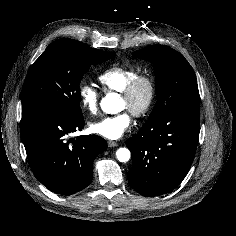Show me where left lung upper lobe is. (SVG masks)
I'll return each mask as SVG.
<instances>
[{
  "label": "left lung upper lobe",
  "instance_id": "left-lung-upper-lobe-1",
  "mask_svg": "<svg viewBox=\"0 0 236 236\" xmlns=\"http://www.w3.org/2000/svg\"><path fill=\"white\" fill-rule=\"evenodd\" d=\"M135 58L150 61L156 76L157 103L145 124L154 123L175 111H200L194 71L180 53L168 46L154 45L135 51Z\"/></svg>",
  "mask_w": 236,
  "mask_h": 236
}]
</instances>
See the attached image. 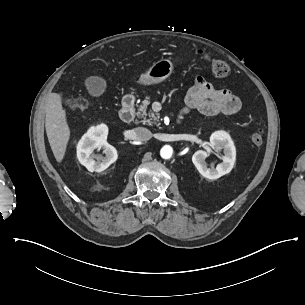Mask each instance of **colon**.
Listing matches in <instances>:
<instances>
[{
	"mask_svg": "<svg viewBox=\"0 0 305 305\" xmlns=\"http://www.w3.org/2000/svg\"><path fill=\"white\" fill-rule=\"evenodd\" d=\"M197 53L200 57L207 63L210 64L212 71L216 76L225 77L229 73V66L222 60L211 58L204 49L199 48ZM68 106L72 109L75 108H86L88 106V101L84 99H69L67 102ZM266 130L264 126L258 127L250 134L251 143L260 147L264 144Z\"/></svg>",
	"mask_w": 305,
	"mask_h": 305,
	"instance_id": "obj_1",
	"label": "colon"
}]
</instances>
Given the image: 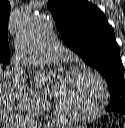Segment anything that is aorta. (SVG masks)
Listing matches in <instances>:
<instances>
[{
    "label": "aorta",
    "instance_id": "1",
    "mask_svg": "<svg viewBox=\"0 0 125 128\" xmlns=\"http://www.w3.org/2000/svg\"><path fill=\"white\" fill-rule=\"evenodd\" d=\"M51 28L50 20L45 17L29 16L23 20L16 38V46L24 63L33 61L35 51L49 37ZM32 74L41 86L49 84V75L36 65L32 67Z\"/></svg>",
    "mask_w": 125,
    "mask_h": 128
}]
</instances>
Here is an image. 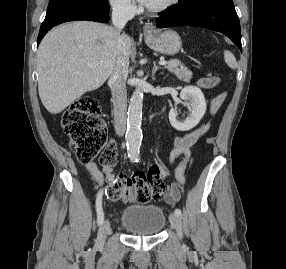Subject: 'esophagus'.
<instances>
[{
  "mask_svg": "<svg viewBox=\"0 0 286 269\" xmlns=\"http://www.w3.org/2000/svg\"><path fill=\"white\" fill-rule=\"evenodd\" d=\"M153 30L154 26L151 23H146L143 27V32L146 36L150 35L153 32Z\"/></svg>",
  "mask_w": 286,
  "mask_h": 269,
  "instance_id": "1",
  "label": "esophagus"
}]
</instances>
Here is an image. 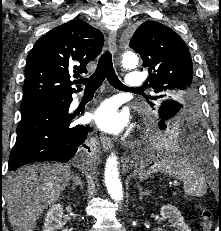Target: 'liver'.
I'll list each match as a JSON object with an SVG mask.
<instances>
[{"label":"liver","instance_id":"1","mask_svg":"<svg viewBox=\"0 0 221 231\" xmlns=\"http://www.w3.org/2000/svg\"><path fill=\"white\" fill-rule=\"evenodd\" d=\"M71 179L68 165L49 163L21 167L9 176L4 196L14 231H33L41 214L60 198Z\"/></svg>","mask_w":221,"mask_h":231}]
</instances>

* **WHAT TO WORK ON**
Using the listing above, show each line with the word "label" in it.

* **WRITTEN SOLUTION**
  "label": "left lung upper lobe",
	"label": "colon"
    "label": "aorta",
  "label": "esophagus"
[{"label":"liver","instance_id":"1","mask_svg":"<svg viewBox=\"0 0 221 231\" xmlns=\"http://www.w3.org/2000/svg\"><path fill=\"white\" fill-rule=\"evenodd\" d=\"M71 179L68 165L49 163L21 167L9 176L4 196L14 231H33L41 214L60 198Z\"/></svg>","mask_w":221,"mask_h":231}]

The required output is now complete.